Self sufficiency is a myth

Cities across the globe share self-sufficiency struggles.

SimonShane2 Headshot

What do Jeddah, Saudi Arabia and Greenville, Ohio have in common? Apparently quite a lot, based on perspective gained during recent assignments in the Midwest and the Middle East.

While conducting audits in Darke County, Ohio, I was struck by dozens of small signs protesting carbon dioxide sequestration. When I inquired of my hosts as to the reason for the placards I was informed that it was in fact a protest against a large local ethanol plant.  These facilities use prodigious quantities of water and generate carbon dioxide which currently is vented into the air adding to the problems of global warming.

In an attempt to circumvent this inherent reality of ethanol production and to comply with anticipated EPA mandates the owners of the plant advanced a proposal to vent CO2 into wells, sequestering the by-product. The opposition to CO2 injection demonstrated by the residents of Greenville is an indirect means of constraining ethanol production. The issue at hand is an alarming decline in the water table in the town which has reduced output from domestic and municipal wells. Once welcomed to the community, the ethanol plant is now regarded as a liability.

Which brings us to Saudi Arabia. During the 1980s the Kingdom embarked on a program of “self sufficiency” in grain production. This was achieved in part by abstracting water from deep wells. A combination of profligate irrigation and high-tech agriculture resulted in production of wheat as the national staple, peaking at 5.4 million tons in 2000. The realization that by 2007 agriculture consumed over 85% of water in the Kingdom stimulated re-appraisal of self-sufficiency in grain and other agriculture products as a national priority.

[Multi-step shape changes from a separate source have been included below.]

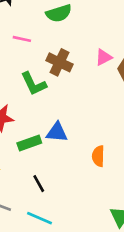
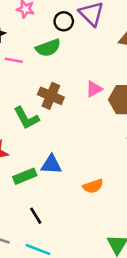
pink line: (22, 39) -> (14, 60), moved
orange semicircle: (98, 156) -> (93, 186), turned -108

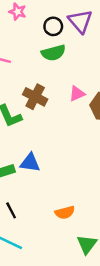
green semicircle: (48, 48) -> (53, 53), moved
orange semicircle: (93, 186) -> (65, 213), moved

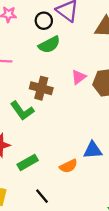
blue triangle: (30, 163) -> (93, 150), moved
orange semicircle: (65, 213) -> (69, 166), moved

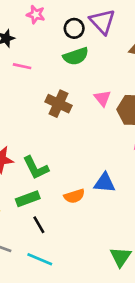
pink triangle: (79, 77) -> (102, 98), turned -42
green L-shape: (22, 111) -> (36, 168), moved
green rectangle: (28, 162) -> (28, 199), moved

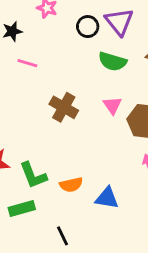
green semicircle: (76, 56) -> (112, 61), moved, turned 30
orange semicircle: (74, 196) -> (71, 185), moved
black line: (39, 225) -> (62, 236), moved

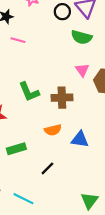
brown cross: (64, 107) -> (62, 98), moved, turned -30
green L-shape: (33, 175) -> (29, 92), moved
black line: (62, 236) -> (47, 168), turned 72

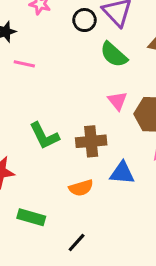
green semicircle: (82, 37) -> (114, 55), turned 30
blue triangle: (80, 139) -> (122, 173), moved
green rectangle: (16, 149) -> (31, 217), turned 36

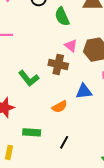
green semicircle: (114, 55) -> (62, 17), turned 36
brown cross: (91, 141) -> (58, 64), moved, turned 30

The sharp reduction in subsidies paid to farmers and an increasing occurrence of dry wells reduced production by 2009. Water in aquifers in Saudi Arabia cannot be replaced and the reality is that the severe water shortage will require massive expenditure of money and energy on desalination to provide for the requirements of the population and industry.

There are obvious similarities between Greenville and Jeddah. Both cities have been impacted by well-intended government-initiated programs. Cultivation of wheat in Saudi Arabia and production of corn-based ethanol in the U.S. are both technically and financially irresponsible. Projects can only survive with government subsidies and support.

In the case of Saudi Arabia the motivation was self sufficiency in grain. In the U.S. the intent was to displace imported energy by using biofuels.  In Saudi Arabia which functions as a benevolent autocracy, policy decisions can be made and rescinded rapidly on the basis of facts and national priorities. In the case of our domestic ethanol program there are restraints to making changes. We are faced with overlays of conflicting interests including lobbying activities on legislators in both houses. This has created a selective indifference by both the executive and the legislature to the obvious financial and environmental impact of our current policy.

Recognizing the futility of domestic self-sufficiency Saudi Arabia is back tracking and will in future rely on grain purchases and possibly a form of agriculture neo-colonialism, cultivating grain in under-developed nations such as the Sudan, the Philippines and Indonesia. The question now arises as to how long citizens of the U.S. will continue to bear the costs of diverting corn to ethanol.